During the discussion, Commissioner Joe Knight acknowledged having gone into the basement room that was to be built out for absentee voting. He cited a hum in the room from heating and cooling units that serve the entire building.
“They’re willing to look at alternatives on the second floor and I’m just so grateful for that,” Burks said. “I’m appreciative of what Commissioner (Lashunda) Scales said and Commissioner (Sheila) Tyson. And also, definitely, what the president (Jimmie Stephens) stated and how he felt. I was appreciative … for his willingness to help.”
The commission president said the location of absentee voting in Bessemer had “too much controversy around for something that should be very simple. I think this commission needs to have our county manager research that second floor courtroom. If it is feasible to be able to utilize that, I think that is the space that everyone has decided upon.

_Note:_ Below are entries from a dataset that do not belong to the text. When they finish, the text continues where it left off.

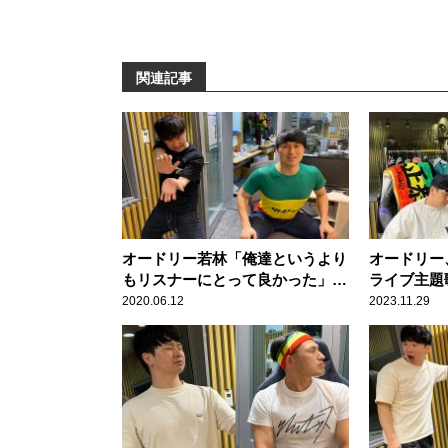
関連記事
オードリー若林「俺達というより
オードリー
もリスナーにとって良かった」
ライブ主題
『さよならむつみ荘』ギャラクシ
いことだよ
2020.06.12
2023.11.29
ー賞入賞に喜び
い！」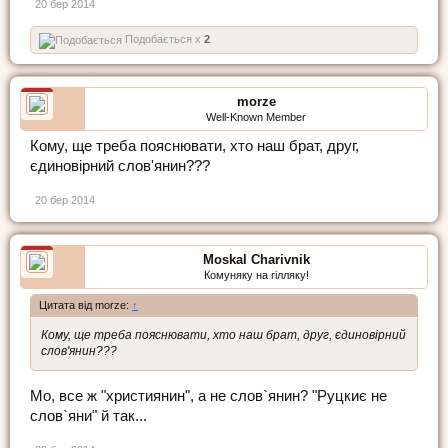
20 бер 2014
Подобається x
2
morze
Well-Known Member
Кому, ще треба пояснювати, хто наш брат, друг,
єдиновірний слов'янин???
20 бер 2014
Moskal Charivnik
Комуняку на гілляку!
Цитата від morze:
↑
Кому, ще треба пояснювати, хто наш брат, друг, єдиновірний
слов'янин???
Мо, все ж "християнин", а не слов`янин? "Руцкиє не
слов`яни" й так...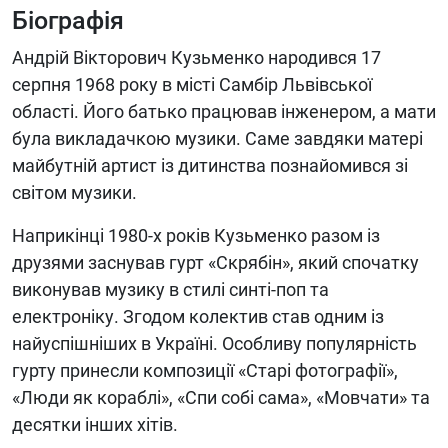
Біографія
Андрій Вікторович Кузьменко народився 17
серпня 1968 року в місті Самбір Львівської
області. Його батько працював інженером, а мати
була викладачкою музики. Саме завдяки матері
майбутній артист із дитинства познайомився зі
світом музики.
Наприкінці 1980-х років Кузьменко разом із
друзями заснував гурт «Скрябін», який спочатку
виконував музику в стилі синті-поп та
електроніку. Згодом колектив став одним із
найуспішніших в Україні. Особливу популярність
гурту принесли композиції «Старі фотографії»,
«Люди як кораблі», «Спи собі сама», «Мовчати» та
десятки інших хітів.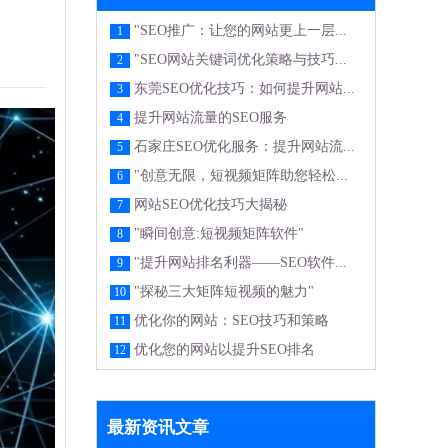
"SEO推广：让您的网站更上一层...
1
"SEO网站关键词优化策略与技巧...
2
东莞SEO优化技巧：如何提升网站...
3
提升网站流量的SEO服务
4
石家庄SEO优化服务：提升网站流...
5
"创意无限，短视频矩阵助您轻松...
6
网站SEO优化技巧大揭秘
7
"瞬间创意:短视频矩阵软件"
8
"提升网站排名利器——SEO软件...
9
"探秘三大矩阵短视频的魅力"
10
优化你的网站：SEO技巧和策略
11
优化您的网站以提升SEO排名
12
最新资讯文章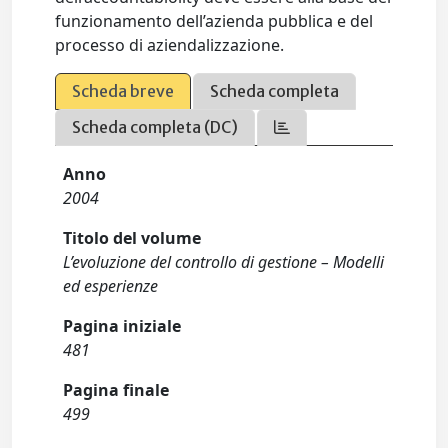
funzionamento dell’azienda pubblica e del
processo di aziendalizzazione.
Scheda breve
Scheda completa
Scheda completa (DC)
Anno
2004
Titolo del volume
L’evoluzione del controllo di gestione – Modelli
ed esperienze
Pagina iniziale
481
Pagina finale
499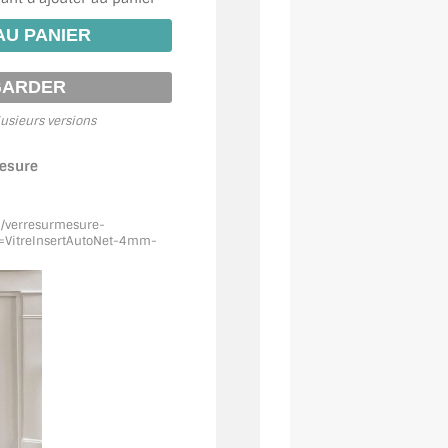
usieurs versions
mesure
m/verresurmesure-
VitreInsertAutoNet
-4mm-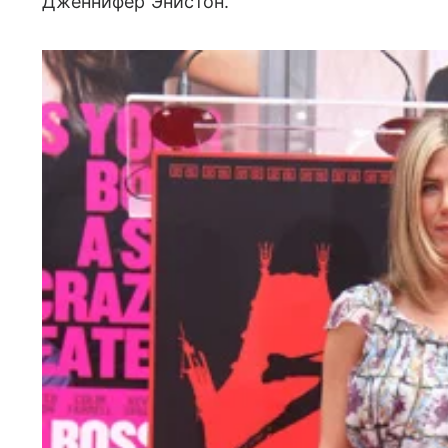
Дженнифер Энистон.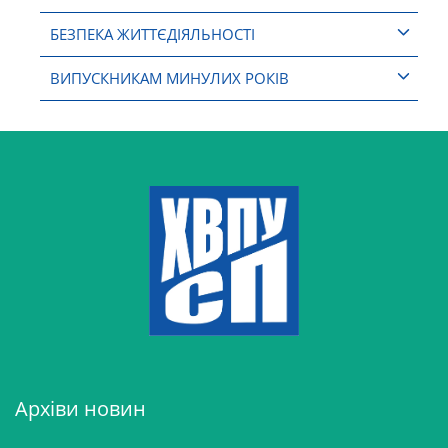
БЕЗПЕКА ЖИТТЄДІЯЛЬНОСТІ
ВИПУСКНИКАМ МИНУЛИХ РОКІВ
Архіви новин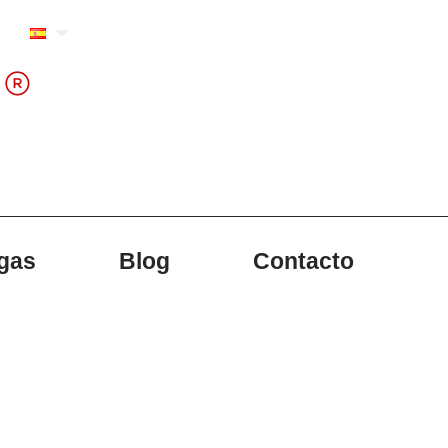
gas
Blog
Contacto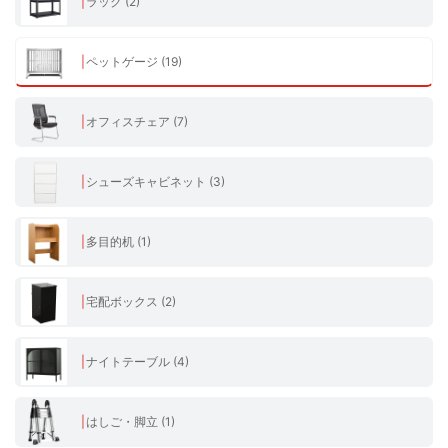
ラック (2)
ペットゲージ (19)
オフィスチェア (7)
シューズキャビネット (3)
多目的机 (1)
宅配ボックス (2)
ナイトテーブル (4)
はしご・脚立 (1)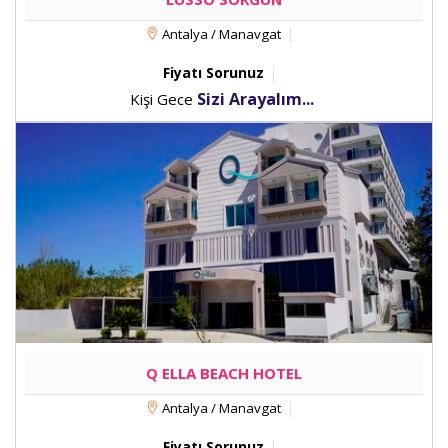
Antalya / Manavgat
Fiyatı Sorunuz
Sizi Arayalım...
Kişi Gece
Q ELLA BEACH HOTEL
Antalya / Manavgat
Fiyatı Sorunuz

“In the meantime, we have time to work through that,” he said. “Let’s give the county manager and his staff and general services a chance to see what they can do.”
Stephens, the District 3 commissioner whose area includes the Bessemer Cutoff, had been the target of verbal blasts from Burks. But following the committee meeting, Stephens said those claims were simply rhetoric. He added that he had not been involved in the matter.
“Sometimes you’re given credit for things you have no knowledge of. That was the case on my point,” he said. “I think that now that it is clarified and I think the proper decisions were made, I think that while we build out a place that does not disenfranchise any voters, I think we’re in good shape.
“I’m glad to come to that understanding,” the commission president said. “It’s much better when you talk to people instead of at people. I think that we finally talked to each other today.”
In another matter, Knight said some of the budget items for staff development were “eyebrow-raising.” He acknowledged later that departments had the money for those items in their budgets.
“They were large amounts but I guess it’s getting close to the end of the budget (year),” he said. “If you budgeted and it’s in your budget, I don’t have a problem with it. They talked to me about these large amounts. It’s not a conference. It’s actually a training … an extensive, comprehensive course.
“That’s my job, holding them to the budget.”